# Doggy Treats



## janeymoore (Aug 21, 2014)

Hi All 
I'm just wondering if you all have any advice on the best treats to train (florence) Floss. She's 8 and half weeks and was told my the pet shop people that there are very few things she can have at this age and have to wait until she is 3 months.
I'm looking for little tiny treats so we can start simple training like sit, fetch etc.
Thanks in advance for your help.
Jane and Floss


----------



## 2ndhandgal (Aug 29, 2011)

Lots of pups are very happy to work for bits of their normal food so I mostly used that at home to get Chance started.
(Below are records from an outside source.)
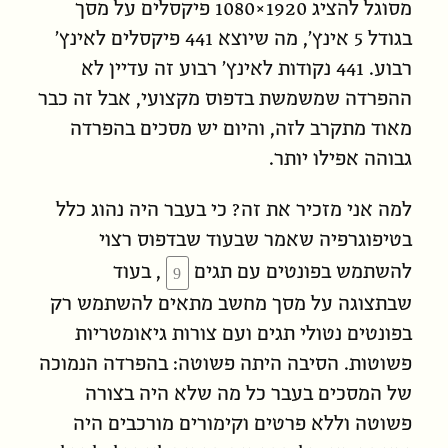
מסוגל להציג 1920×1080 פיקסלים על מסך
בגודל 5 אינץ׳, מה שיוצא 441 פיקסלים לאינץ׳
רבוע. 441 נקודות לאינץ׳ רבוע זה עדיין לא
ההפרדה שמשמשת בדפוס מקצועי, אבל זה כבר
מאוד מתקרב לזה, והיום יש מסכים בהפרדה
גבוהה אפילו יותר.
למה אני מזכיר את זה? כי בעבר היה נהוג כלל
בטיפוגרפיה שאמר שבעוד שבדפוס רצוי
להשתמש בפונטים עם תגים
, בעוד
שבתצוגה על מסך מחשב מתאים להשתמש רק
בפונטים נטולי תגים ועם צורות גיאומטריות
פשוטות. הסיבה היתה פשוטה: בהפרדה הנמוכה
של המסכים בעבר כל מה שלא היה בצורה
פשוטה וללא פרטים וקימורים מורכבים היה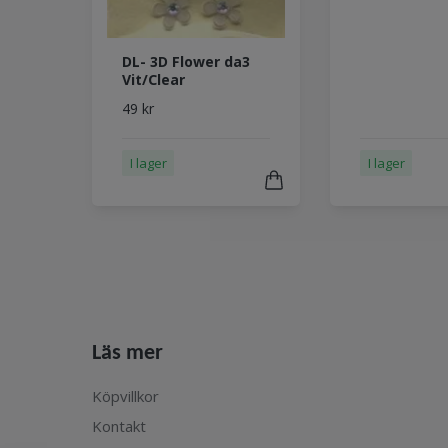
DL- 3D Flower da3
Vit/Clear
49 kr
I lager
I lager
Läs mer
Köpvillkor
Kontakt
If not then tiny bits of chicken breast meat are usually well tolerated by most pups and you only need tiny bits for treats so should not overload her tummy.


----------



## Marzi (Sep 17, 2012)

When you measure out her daily allowance of kibble - put some in a little pot and keep for training rewards. Little bits of apple some pups like too - but the best thing for them is you and your happiness.
Good luck and have lots of fun with Floss


----------



## RuthMill (Jun 30, 2012)

Little bits of apple or kibble worked well at that age for us as already mentioned, and praise too. Get that tail wagging!


----------



## Peanut (Dec 1, 2013)

Tiny bits of cheese and also tiny bits of frankfurters. 
They love them.


----------



## fairlie (Sep 7, 2013)

Our trainer had us use tiny bits of frankfurters too but only at the very begining to teach and lure into the primary positions. Once taught then we replaced food treats with natural consequences. Sit means "please" so the natural consequence becomes the treat....his dinner, a walk, to be let off lead, to meet a dog, or new person, a toy, a game, to cross the road and so on....If you only use treats to train you'll get a dog who only listens when treats are on the menu.


----------